Ever stayed in Balaneasie Bothy?
Thought not. Balaneasie is the bothy that never was.
It’s a small ruined cottage in Glen Tilt, at NN 910719, a kilometre east of Marble Lodge and on the ‘wrong’ side of the river.
But way back in the 1960s things looked a little different to a trio of hill walkers who saw in it an ideal base for the hills, situated, as it was, at the foot of Beinn a Ghlo.
Colin Campbell, ‘Big Rab’ and Willie Hanna approached the estate with a plan to renovate the cottage to the best of their abilities.
But there was a problem: lack of transport.
Colin explained: “None of us had motor transport back then, although I did have a driving licence. The idea came from Big Rab that we should approach the newly formed Mountain Bothies Association for help with transport for sand and cement etc, and share the cottage between us.”
Everything went well for the first two weekend work parties but, with the MBA then an untried force, the estate factor turned up and announced that the Duke of Atholl would prefer to lease the cottage to a mountaineering club rather than have it open to all and sundry.
“Big Rab, Willie Hanna and myself, along with Richard, Alex and Sam – I forget their second names – decided to take up the Duke’s offer and we formed the Glen Tilt Mountaineering Club.”
Unsurprisingly, there was bad feeling between the Glen Tilt MC and the MBA (although all the Glen Tilt were also MBA members) but the deal was done: for the princely sum of £2 a year – payable in advance – the Glen Tilt MC had a club hut.
Colin remembers: “I worked in the Royal Naval Dockyard at Rosyth at this time and met up with a Royal Navy CPO that I’d known for a few years and I often spoke of our mountaineering club and the cottage, and it was he who donated the old anchor at Balaneasie cottage – which I’m told is still there!”
There was also an offer from the Factor to build a footbridge across the river, saving a hike in from Marble Lodge, but this came to nothing. Instead the Royal Navy faction of the club arranged a rope and pulley bridge, as shown in the photograph (top of post).
For a few years things went well, but the original trio eventually withdrew from the club they had been instrumental in forming.

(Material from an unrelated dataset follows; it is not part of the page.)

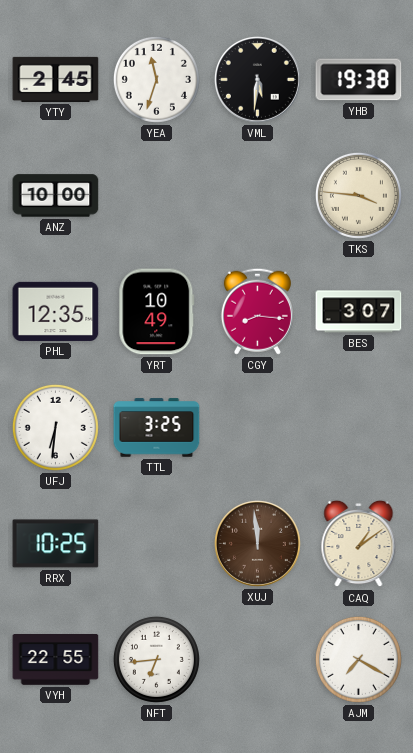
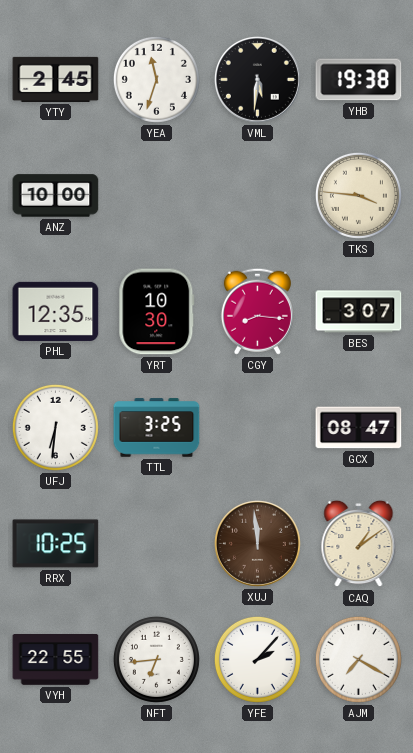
YRT: 10:49 -> 10:30
GCX: none -> 08:47
YFE: none -> 2:07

“Eventually an element came into the club that put some of us – myself included – out on a limb, and the club gradually became known as the ‘Glen Tilt Drinking Club’. We more or less became a laughing stock amongst other mountaineering clubs for all the drinking and carry-ons.
“Finally, Big Rab, Willie Hanna and myself pulled out in 1976. It was a sad end.”
Arthritis limits Colin’s walking activities these days, but he still remembers his young days wandering in the Cairngorms, staying in buildings and bothies now long gone.
“I really loved the western part of the Cairngorms, where in early spring and summer I could watch out for the dotterel, wheatears, snow buntings and other upland birds. I became a volunteer for the RSPB early in 1962, observing and recording what I saw.
“By myself and with my friends we constructed several rough shelters in these parts, some of which did not survive the heavy winter falls of snow.
“I remember sleeping in the Upper Geldie Lodge before it was demolished by the estate around 1966. I slept in a tiny room two flights up, although the main boards of the stairs were gone and you had to use the supports to climb anywhere. I think all the major parts of the lodge must have gone into several fires.
“With arthritis in my hands and legs, I can’t walk very far now, and I often curse those early days in the hills not having the right kind of equipment for sleeping in rough, boggy places. Mind you, the poor wages in the late ‘50s early ‘60s did nothing to help. So the damage was done without me knowing about the consequences in the future.”